Had I told you that it was macaroni that you’re seeing, you would have believed so too. Until of course… the first bite; the acid test. Crunchy bites of well-cleaned fish intestines revealed a very bouncy texture flavoured intensely with crispy lard fritters, dried shrimps, celery and onions. I was really enjoying this, yet my dining companions were on the fence on this one.
Secondly, do NOT miss their “Pao Siew Yuk” or Caramelized Roasted Pork with Spring Onion, another dish that was executed brilliantly by the nimble hands of Choong family. Usually, this dish will be met with mixed reactions; sometimes the roasted pork came off too dry with the originally crackling-crispy skin soggy from the stir-frying process.
But at Chemor Village, their rendition got me hooked instantly. I tasted the crunch in several pieces of the roasted pork chopped into a mouthful bite, and the beautifully concocted sauce that was partly sweet matched the meat very well. A bit greasy towards the end; at the bottom of the dish, but hey .. this IS a sinful dish after all.
Siong Tong Nai Pak (A type of vegetable like ‘Siew Bak Choy’) (RM10/USD3.30)
The other dishes were passable as well, the cut of black pomfret was fresh and retaining that moist flesh underneath the slightly crispy exterior. The gravy was heaven-sent to go along with copious amount of white rice, and this was a very-Teochew-inspired dish with salted vegetables, tomatoes and preserved plum to create that tangy tone to the otherwise simple braised fish dish. This reminded me of Sin Hup Heng’s version of ‘Mamong’ fish steamed in an almost similar manner.
The pucuk paku (wild fern) was devoid of the sometimes prominent metallic/acerbic (‘kelat’ in Malay) taste, and was one of the better version that I have tasted in Ipoh. We initially wanted to have the lotus roots stir-fried in a preserved bean paste (‘nam yue’) sauce, but seemingly … they ran out of that too. So we settled for a very simple dish of blanched ‘nai bak’ in a relatively bland superior stock.
All in all, we were pleasantly satisfied with the dishes presented, yet disappointed at the inability to try their famous Snakehead Soup and Steamed Lala. There WILL be a second visit, I am sure. The question is … when?

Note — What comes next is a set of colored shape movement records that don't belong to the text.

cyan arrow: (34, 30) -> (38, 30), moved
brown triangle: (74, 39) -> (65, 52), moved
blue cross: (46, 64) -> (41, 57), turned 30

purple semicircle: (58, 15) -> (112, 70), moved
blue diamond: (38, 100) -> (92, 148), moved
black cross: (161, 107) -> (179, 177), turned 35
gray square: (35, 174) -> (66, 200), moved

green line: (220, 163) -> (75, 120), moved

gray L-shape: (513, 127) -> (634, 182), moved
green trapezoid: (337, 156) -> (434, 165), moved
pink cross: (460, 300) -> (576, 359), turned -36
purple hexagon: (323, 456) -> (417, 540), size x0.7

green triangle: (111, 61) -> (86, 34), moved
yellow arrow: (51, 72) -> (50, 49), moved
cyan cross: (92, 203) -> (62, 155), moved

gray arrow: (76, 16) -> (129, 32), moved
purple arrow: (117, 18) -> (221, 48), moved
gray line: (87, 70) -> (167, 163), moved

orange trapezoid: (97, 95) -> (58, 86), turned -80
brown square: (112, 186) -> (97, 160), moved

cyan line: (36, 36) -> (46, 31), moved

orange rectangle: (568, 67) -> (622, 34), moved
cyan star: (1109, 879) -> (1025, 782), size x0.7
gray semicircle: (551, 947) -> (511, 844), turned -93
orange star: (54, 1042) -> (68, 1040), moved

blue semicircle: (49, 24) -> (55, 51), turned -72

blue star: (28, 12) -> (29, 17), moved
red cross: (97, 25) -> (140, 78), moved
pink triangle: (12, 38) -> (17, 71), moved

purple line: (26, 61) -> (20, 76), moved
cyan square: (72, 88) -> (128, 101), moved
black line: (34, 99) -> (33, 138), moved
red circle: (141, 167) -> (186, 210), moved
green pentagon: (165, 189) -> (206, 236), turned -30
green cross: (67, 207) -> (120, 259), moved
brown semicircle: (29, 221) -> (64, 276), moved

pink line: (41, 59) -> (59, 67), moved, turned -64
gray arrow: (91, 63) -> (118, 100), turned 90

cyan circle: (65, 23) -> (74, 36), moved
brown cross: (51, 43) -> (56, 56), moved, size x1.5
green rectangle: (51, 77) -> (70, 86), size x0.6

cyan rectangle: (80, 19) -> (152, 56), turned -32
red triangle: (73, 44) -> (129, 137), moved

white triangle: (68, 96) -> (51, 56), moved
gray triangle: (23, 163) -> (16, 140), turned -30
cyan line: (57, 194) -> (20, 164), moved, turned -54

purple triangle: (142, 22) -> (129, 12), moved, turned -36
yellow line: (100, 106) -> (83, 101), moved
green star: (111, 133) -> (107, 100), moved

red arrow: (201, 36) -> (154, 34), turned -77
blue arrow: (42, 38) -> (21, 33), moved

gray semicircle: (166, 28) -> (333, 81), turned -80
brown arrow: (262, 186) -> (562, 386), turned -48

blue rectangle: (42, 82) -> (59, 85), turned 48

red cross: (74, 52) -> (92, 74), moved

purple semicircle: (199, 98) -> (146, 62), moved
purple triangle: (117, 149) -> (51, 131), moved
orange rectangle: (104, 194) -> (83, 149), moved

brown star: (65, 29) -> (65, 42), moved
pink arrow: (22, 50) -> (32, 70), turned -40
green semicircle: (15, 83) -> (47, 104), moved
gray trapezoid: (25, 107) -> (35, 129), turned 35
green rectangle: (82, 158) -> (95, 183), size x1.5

The meal came to RM78/USD26 for the four of us, including rice and Chinese tea.
CHEMOR VILLAGE RESTAURANT
20, Hala Chemor 1,
Taman Chemor Mutiara,
31200 Chemor, Perak, Malaysia
Tel No : +6012-588 5939, +6012-434 3923
Business hours : 11am – 10.30pm everyday.
Off days not fixed.
Google Map to Chemor Village Restaurant
GPS Coordinates : N 4 43.09074 E 101 7.0197
Directions : Coming from Ipoh/Tasek/Klebang’s direction, turn LEFT at the traffic lights immediately after the Shell Station in Chemor town, which is on your LEFT as well. Then go straight for a while and you will see this restaurant on your RIGHT.